My previous non-fiction post I firmly put myself in the camp of the AI skeptics – I don’t think we are going anywhere near the AI singularity promised to us by Ray Kurzweil, Elon Musk, Sam Altman or any of the other imbeciles who have taken the reigns of industrialized scientific progress. But in my curiosity of the state of the thinking on the subject, I picked this book up. Eliezer Yudkowsky is a thinker who I seem to like in the abstract, and I want to keep going through his works. This seemed like a good start.
Intentionally and as is the case with so many non-fiction books, the title gives away the whole arguement. The two authors are convinced that AI research needs to stop because, should anyone successfully make it, we will all die. So to talk about this book, I do need to accept the presupposition that the book hinges on – that AI is a technology that can be constructed. I do think it is possible, I just do not think that we are currently on the right track for it, and my opposition to the technology as it stands has a lot more to do with the amount of money and enviornemnt we are currently burning to build this technology, and the societal impacts the fruits of this technology is bearing.
But that being said, if we engage the science-fiction part of our brain and assume that we make an AI and it starts thinking for itself, does Yudkowsky’s and Soares’s arguement about the risk hold water?
Yes. If Kurzweil gets his dream, we really are all fucked. There is not much of a reason why an AI should keep us around, and it absolutely would get rid of us solely because we are in its way. It also feels rather inevitable that we would be in its way, and at some point the elimination of humans would just become a need for it.

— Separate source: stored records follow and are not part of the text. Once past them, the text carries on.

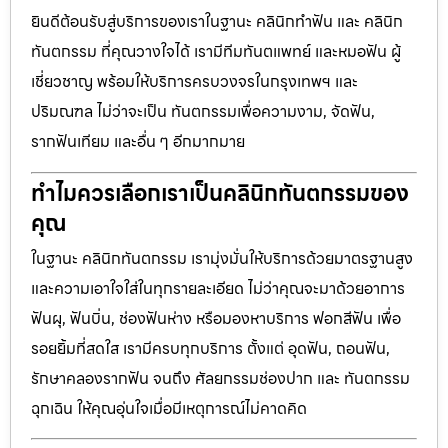
ยินดีต้อนรับสู่บริการของเราในฐานะ คลินิกทำฟัน และ คลินิก
ทันตกรรม ที่คุณวางใจได้ เรามีทีมทันตแพทย์ และหมอฟัน ผู้
เชี่ยวชาญ พร้อมให้บริการครบวงจรในกรุงเทพฯ และ
ปริมณฑล ไม่ว่าจะเป็น ทันตกรรมเพื่อความงาม, จัดฟัน,
รากฟันเทียม และอื่น ๆ อีกมากมาย
ทำไมควรเลือกเราเป็นคลินิกทันตกรรมของ
คุณ
ในฐานะ คลินิกทันตกรรม เรามุ่งมั่นให้บริการด้วยมาตรฐานสูง
และความเอาใจใส่ในทุกรายละเอียด ไม่ว่าคุณจะมาด้วยอาการ
ฟันผุ, ฟันบิ่น, ช่องฟันห่าง หรือมองหาบริการ ฟอกสีฟัน เพื่อ
รอยยิ้มที่สดใส เรามีครบทุกบริการ ตั้งแต่ อุดฟัน, ถอนฟัน,
รักษาคลองรากฟัน จนถึง ศัลยกรรมช่องปาก และ ทันตกรรม
ฉุกเฉิน ให้คุณอุ่นใจเมื่อมีเหตุการณ์ไม่คาดคิด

But that being said, I am still not terribly worried that this is going to be the outcome of what we are currently doing. The authors would tell me that I cannot say that with any kind of confidence, and I suppose that they are correct. I also do have to consider that things have happened in AI research centers that have spooked AI researchers, and the people in charge of this nascent technology are too stupid to be able to keep this technology sealed off. The question is not weather AI can outsmart you, the question is whether it can outsmart Ketamine addicted Elon Musk and the business minded decision of his board of directors.